愉快な“病人”たち

40代で難病に さかもと未明さんを救った名ホテルでの半年

「小さい頃から運動会や遠足が苦痛だった」とさかもと未明さん(C)日刊ゲンダイ

 私、難病の宝庫なんです。2007年に「全身性エリテマトーデス」「シェーグレン症候群」「強皮症」と診断されましたが、その後も「成人スティル病」「多発性筋炎」、あと非常に珍しい難病「腸管気腫症」も見つかって。ほとんどが難病指定されている膠原病(自己免疫疾患)です。07年の時点で、医師から「治療しないと5年以内に動けなくなるか、死ぬ」と言われました。加えて11年に「アスペルガー症候群」、12年に「双極性障害」と診断され、並行して治療中です。

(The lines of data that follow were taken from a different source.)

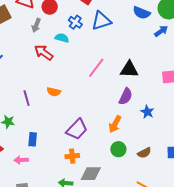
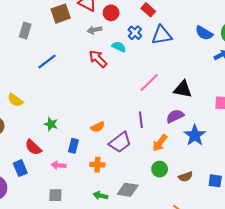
gray arrow: (36, 25) -> (94, 30), turned 48
orange semicircle: (54, 92) -> (98, 127), moved, turned -48
purple semicircle: (126, 96) -> (175, 116), turned -150
purple line: (27, 98) -> (141, 120), moved
blue star: (147, 112) -> (195, 135), size x1.5
orange cross: (72, 156) -> (97, 165), moved

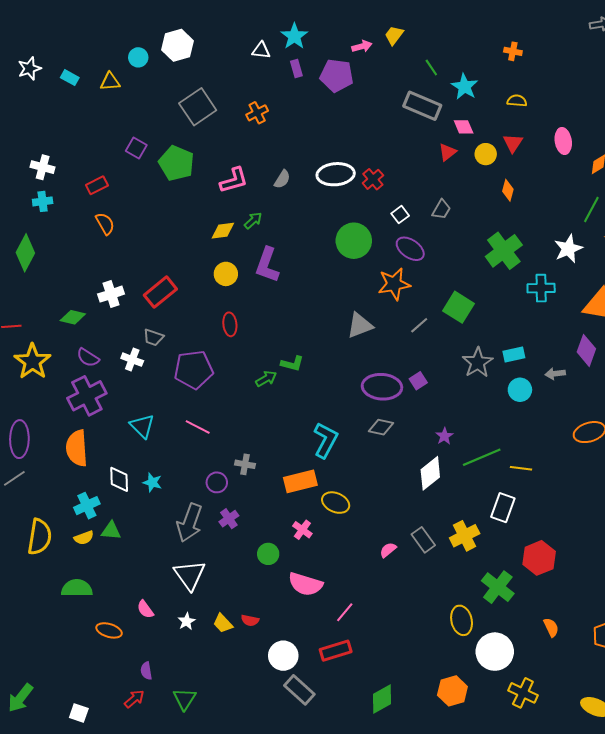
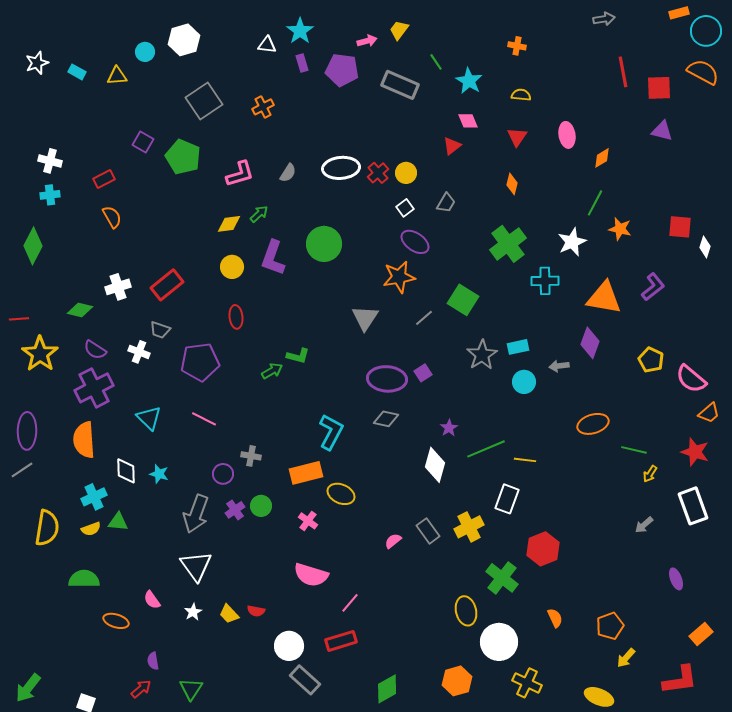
gray rectangle: (422, 106) -> (400, 85), moved
yellow circle: (486, 154) -> (406, 173), moved
green circle: (354, 241) -> (324, 244), moved
gray triangle: (360, 325) -> (365, 318), turned -36
white diamond: (430, 473) -> (435, 465), turned -36
green circle: (268, 554) -> (261, 506), moved

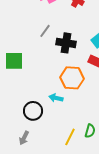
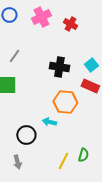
gray line: (45, 31) -> (14, 56), moved
gray arrow: (24, 138) -> (17, 162), turned -40

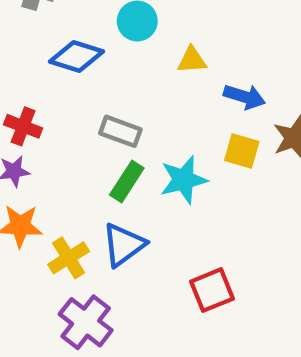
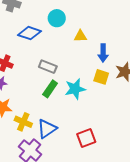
blue arrow: (244, 97) -> (103, 53), turned 72
blue triangle: (124, 245) -> (47, 129), moved
yellow cross: (69, 258) -> (23, 122), turned -36

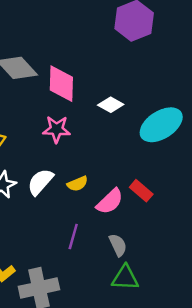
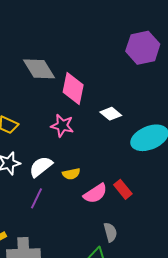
purple line: (73, 236) -> (36, 198), moved
gray semicircle: (118, 245) -> (110, 232), moved

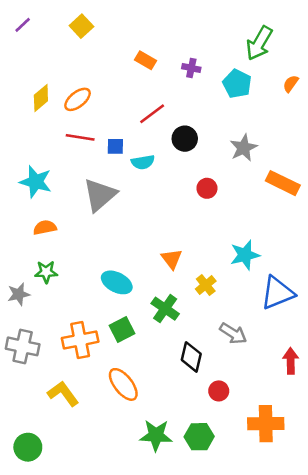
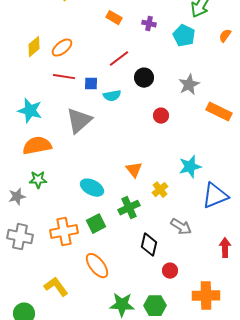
orange semicircle: (45, 228) -> (37, 146), size x1.6
green cross: (165, 309) -> (129, 208), turned 30
yellow L-shape: (63, 394) -> (56, 287), moved

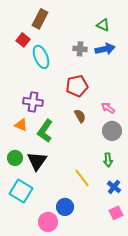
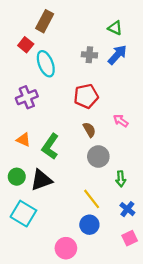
blue arrow: (105, 49) -> (117, 55), turned -36
purple cross: (33, 102) -> (27, 97), moved, turned -30
gray circle: (112, 131) -> (98, 157), moved
black triangle: (37, 161) -> (41, 180), turned 35
blue circle: (65, 207) -> (89, 225), moved
pink circle: (48, 222) -> (66, 248), moved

 小さい頃から、みんなが楽しいと感じる運動会や遠足などが苦痛でした。特に日光に弱くて、日に当たると体が動かなくなるのです。おのずと学校も休みがちで、その原因がわからない両親との確執がどんどん広がっていきました。

 社会人になっても欠勤や早退を繰り返しました。それで「会社勤めには向かない」と思い、憧れていた漫画家を目指して退職。猛反対する親を振り切って家を飛び出し、結婚をし、漫画家デビューを果たしたんです。結局、結婚生活は4年ほどしか続きませんでしたが、漫画家生活は長く続けられました。